The WallStreetBets/Redditors’ actions and the rise of the new alt platforms have demonstrated that normals have clearly had enough.
And payback is always a bitch.
As for Robinhood, here’s a must-read: The Inside Story Of Robinhood’s Billionaire Founders, Option Kid Cowboys And The Wall Street Sharks That Feed On Them The perfect stock trading app for the videogame generation was supposed to “democratize finance” with zero-commission trades. But the primary plan was to get rich by selling customer trades to the market’s most notorious operators.
The GameStop Saga Isn’t About Finance, It’s Part Of The Ongoing War Between Elites And Populists, says The Federalist, and that’s only one corner of the universe. Twitter may launch Clubhouse competitor Spaces (it’s already out in beta), but it’s still Twitter and all of the baggage that comes with it, and why put in the effort if one – anyone – is at risk of being exiled or deplatformed, without recourse?

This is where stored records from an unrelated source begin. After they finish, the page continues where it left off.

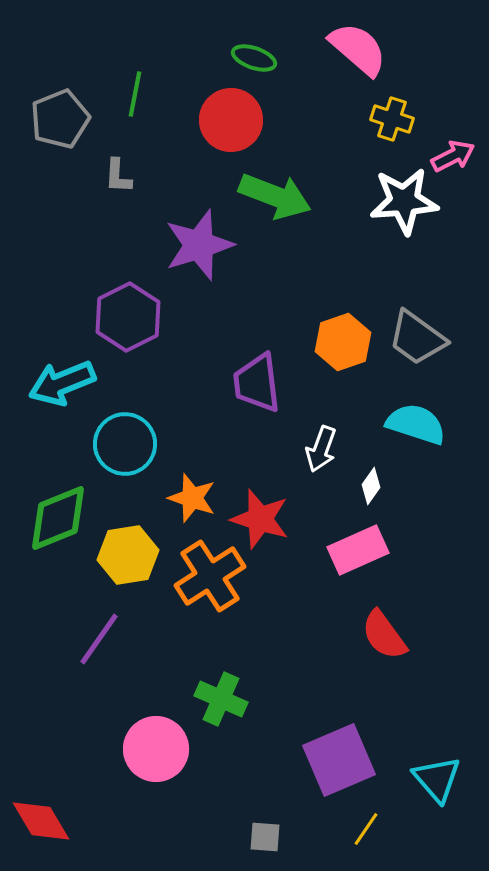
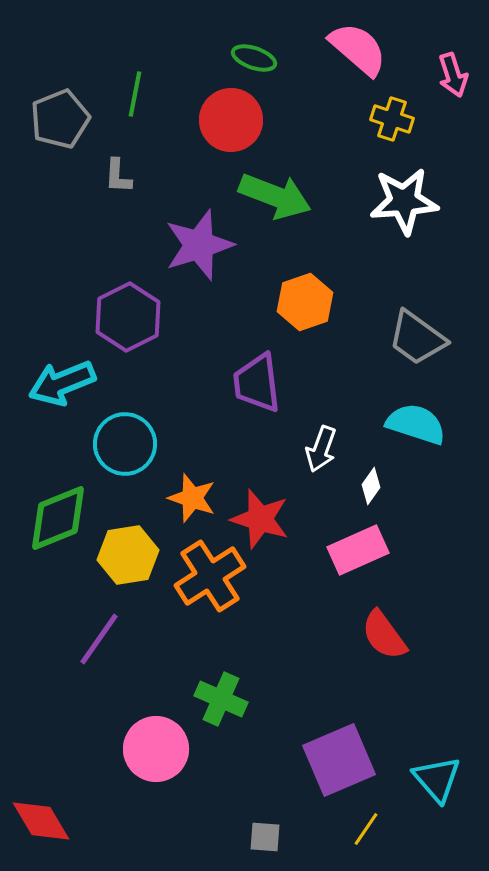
pink arrow: moved 81 px up; rotated 99 degrees clockwise
orange hexagon: moved 38 px left, 40 px up
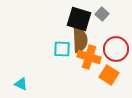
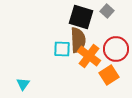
gray square: moved 5 px right, 3 px up
black square: moved 2 px right, 2 px up
brown semicircle: moved 2 px left
orange cross: moved 1 px up; rotated 20 degrees clockwise
orange square: rotated 24 degrees clockwise
cyan triangle: moved 2 px right; rotated 40 degrees clockwise
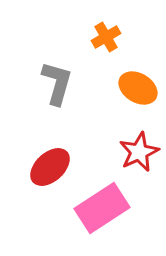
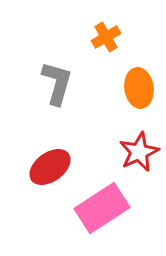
orange ellipse: moved 1 px right; rotated 51 degrees clockwise
red ellipse: rotated 6 degrees clockwise
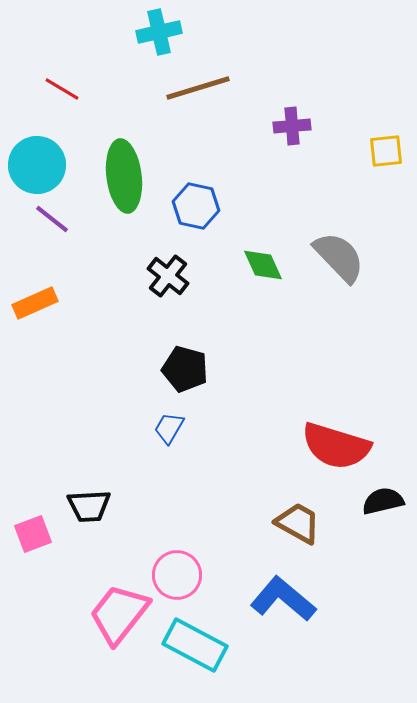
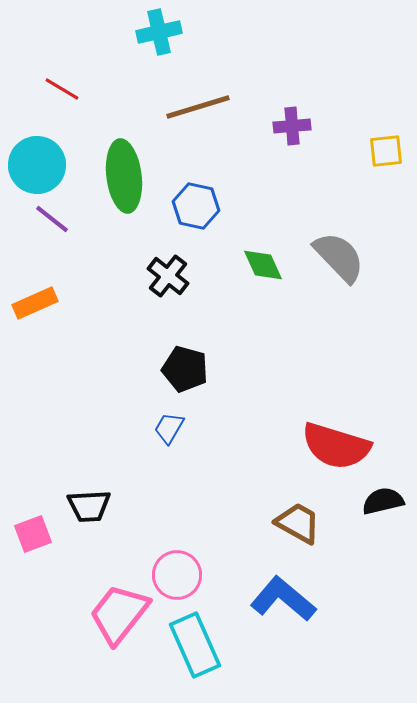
brown line: moved 19 px down
cyan rectangle: rotated 38 degrees clockwise
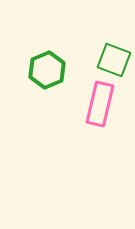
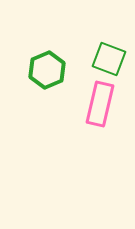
green square: moved 5 px left, 1 px up
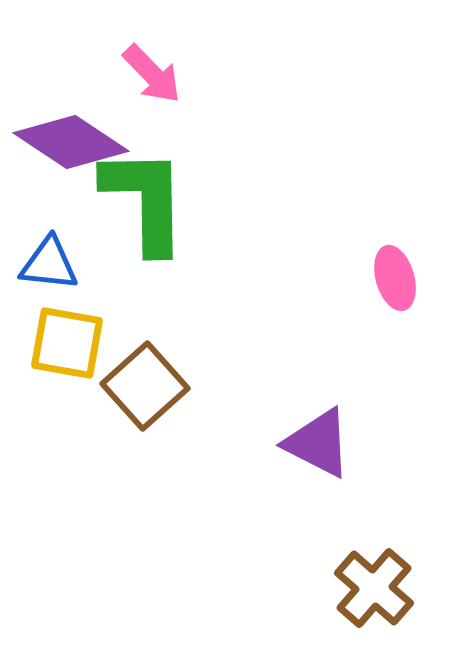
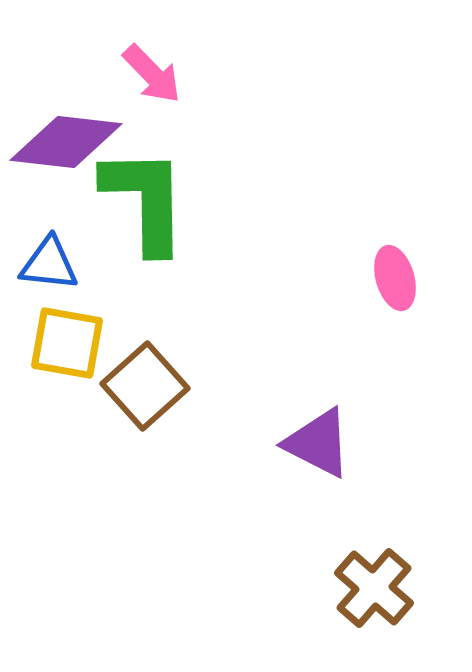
purple diamond: moved 5 px left; rotated 27 degrees counterclockwise
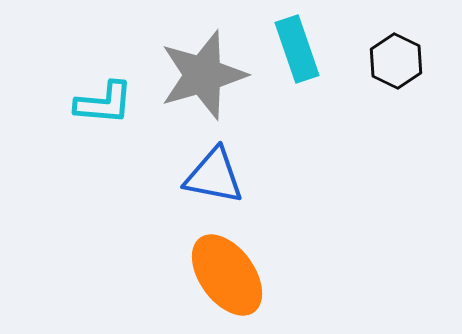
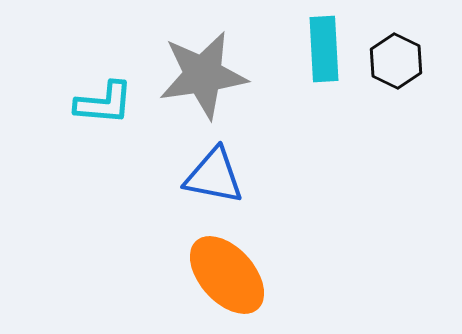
cyan rectangle: moved 27 px right; rotated 16 degrees clockwise
gray star: rotated 8 degrees clockwise
orange ellipse: rotated 6 degrees counterclockwise
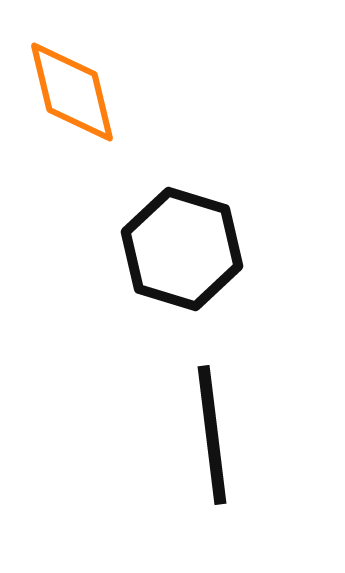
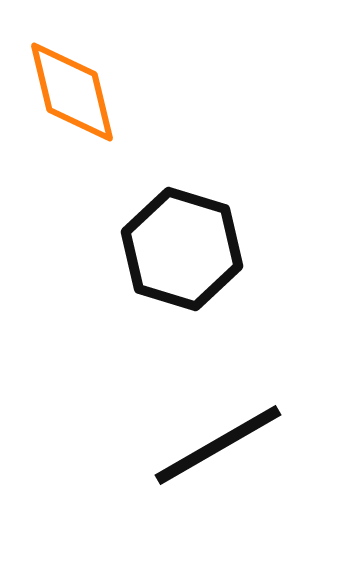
black line: moved 6 px right, 10 px down; rotated 67 degrees clockwise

Enterprise Perseveres Through the Crisis, notes AIER. “Online retail has been the fastest-moving sector for small business creation, with ample opportunities in residential remodeling, education technology, and virtual health care (and social, it seems!) “…Github, Airbnb, Slack, Uber, WhatsApp, and Venmo were all founded during the Great Recession,” re after the dot com bubble burst, and both Zoom and Clubhouse may well be precursors of the potential Next Wave. Despite the fact that Zoom was around way before the lockdowns, post-lockdown, it quickly became the go-to platform; the masses did not opt for Google Meet, despite the fact that it’s sitting right there in the Gmail window. The tech cabal’s relentless intrusion into every aspect of our private lives seems to be giving rise to a new online backlash, which we might almost call a new TEA party, and we mean nothing political in this; it’s just that the acronym works: Tracked Enough Already.
We are aware that CH records the conversations that go on in the rooms, but so far, it seems that that’s as far as it goes. So far. And they do need to be careful with ‘right to be forgotten’ issues…
Bubble, Bubble?
The decline of Web 1.0 was when the bubble burst and the debate over whether or not we’re in another bubble has been rearing its head for years and, at this point, it may well be moot. With this latter Age of Social, it may be not so much whether or not the bubble will burst, but rather whether or not the users themselves, and those glorious and unstoppable entrepreneurs out there, will simply suck the wind out of the monopolistic tech leaders’ sails. Onward and forward.